● **Prompt**
Copy out every line of the data where the word "partire" is found.

● **The records**
------------------------------

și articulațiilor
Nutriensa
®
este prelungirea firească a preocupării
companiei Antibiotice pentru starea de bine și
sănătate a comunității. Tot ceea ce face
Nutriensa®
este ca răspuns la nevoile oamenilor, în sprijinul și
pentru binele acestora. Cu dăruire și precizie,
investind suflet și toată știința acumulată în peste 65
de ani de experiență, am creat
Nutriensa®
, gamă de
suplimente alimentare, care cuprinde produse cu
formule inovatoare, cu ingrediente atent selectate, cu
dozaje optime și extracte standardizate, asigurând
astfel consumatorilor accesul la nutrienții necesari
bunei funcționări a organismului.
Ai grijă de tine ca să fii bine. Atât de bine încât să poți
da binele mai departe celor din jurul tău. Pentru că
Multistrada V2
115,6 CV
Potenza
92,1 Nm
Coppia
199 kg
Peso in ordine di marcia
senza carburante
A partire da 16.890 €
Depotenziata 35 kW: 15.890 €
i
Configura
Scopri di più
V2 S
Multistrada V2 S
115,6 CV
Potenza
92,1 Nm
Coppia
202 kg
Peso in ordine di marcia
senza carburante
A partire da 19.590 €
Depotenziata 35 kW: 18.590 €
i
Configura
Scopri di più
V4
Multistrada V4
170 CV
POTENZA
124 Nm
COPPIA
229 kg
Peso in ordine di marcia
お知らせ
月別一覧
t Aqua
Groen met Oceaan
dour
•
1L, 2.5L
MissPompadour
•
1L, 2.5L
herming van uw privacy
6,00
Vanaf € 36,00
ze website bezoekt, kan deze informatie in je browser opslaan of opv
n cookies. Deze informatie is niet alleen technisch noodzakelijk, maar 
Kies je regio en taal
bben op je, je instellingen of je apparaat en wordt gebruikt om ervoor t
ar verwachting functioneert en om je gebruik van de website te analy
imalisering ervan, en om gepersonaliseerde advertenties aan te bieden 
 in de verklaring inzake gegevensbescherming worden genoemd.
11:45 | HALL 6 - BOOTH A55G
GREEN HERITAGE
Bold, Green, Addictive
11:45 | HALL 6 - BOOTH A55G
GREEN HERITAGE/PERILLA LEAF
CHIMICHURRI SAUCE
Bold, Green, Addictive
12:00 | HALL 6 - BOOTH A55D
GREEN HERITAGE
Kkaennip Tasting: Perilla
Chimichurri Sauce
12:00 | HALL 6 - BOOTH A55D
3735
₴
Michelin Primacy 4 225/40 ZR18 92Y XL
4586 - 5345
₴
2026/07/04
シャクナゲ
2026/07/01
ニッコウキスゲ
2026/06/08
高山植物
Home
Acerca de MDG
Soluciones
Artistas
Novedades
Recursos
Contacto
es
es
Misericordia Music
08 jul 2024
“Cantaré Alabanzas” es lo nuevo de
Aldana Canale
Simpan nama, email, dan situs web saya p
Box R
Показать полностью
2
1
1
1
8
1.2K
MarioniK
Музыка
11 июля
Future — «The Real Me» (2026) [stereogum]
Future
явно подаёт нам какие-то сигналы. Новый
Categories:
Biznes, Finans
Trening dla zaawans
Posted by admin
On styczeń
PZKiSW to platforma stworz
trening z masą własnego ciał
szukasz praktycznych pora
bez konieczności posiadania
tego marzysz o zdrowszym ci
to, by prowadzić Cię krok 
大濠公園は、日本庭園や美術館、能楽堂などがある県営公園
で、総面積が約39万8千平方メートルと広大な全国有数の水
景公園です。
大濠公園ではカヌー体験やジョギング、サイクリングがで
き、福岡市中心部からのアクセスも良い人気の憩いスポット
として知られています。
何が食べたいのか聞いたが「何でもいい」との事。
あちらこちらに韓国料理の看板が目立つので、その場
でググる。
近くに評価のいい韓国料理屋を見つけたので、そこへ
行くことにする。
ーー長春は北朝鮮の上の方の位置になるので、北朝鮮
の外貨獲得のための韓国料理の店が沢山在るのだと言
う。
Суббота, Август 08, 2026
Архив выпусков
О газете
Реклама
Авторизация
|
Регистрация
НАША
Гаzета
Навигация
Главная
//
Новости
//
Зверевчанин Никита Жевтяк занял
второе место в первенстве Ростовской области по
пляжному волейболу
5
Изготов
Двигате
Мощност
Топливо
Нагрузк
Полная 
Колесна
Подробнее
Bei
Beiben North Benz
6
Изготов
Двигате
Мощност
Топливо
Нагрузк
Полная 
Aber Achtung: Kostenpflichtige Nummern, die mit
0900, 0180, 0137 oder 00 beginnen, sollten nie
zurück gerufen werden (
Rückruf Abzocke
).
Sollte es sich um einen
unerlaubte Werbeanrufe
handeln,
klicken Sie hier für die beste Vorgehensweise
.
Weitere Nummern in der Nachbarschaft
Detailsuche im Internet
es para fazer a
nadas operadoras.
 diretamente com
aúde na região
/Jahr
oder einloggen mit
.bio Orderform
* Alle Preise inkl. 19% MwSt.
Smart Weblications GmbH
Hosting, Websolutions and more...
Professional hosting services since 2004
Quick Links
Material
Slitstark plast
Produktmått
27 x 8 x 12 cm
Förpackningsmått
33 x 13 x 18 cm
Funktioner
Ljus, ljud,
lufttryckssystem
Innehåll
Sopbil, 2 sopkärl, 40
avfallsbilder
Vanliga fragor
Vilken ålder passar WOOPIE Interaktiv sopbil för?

------------------------------

● **Reply**
A partire da 16.890 €
A partire da 19.590 €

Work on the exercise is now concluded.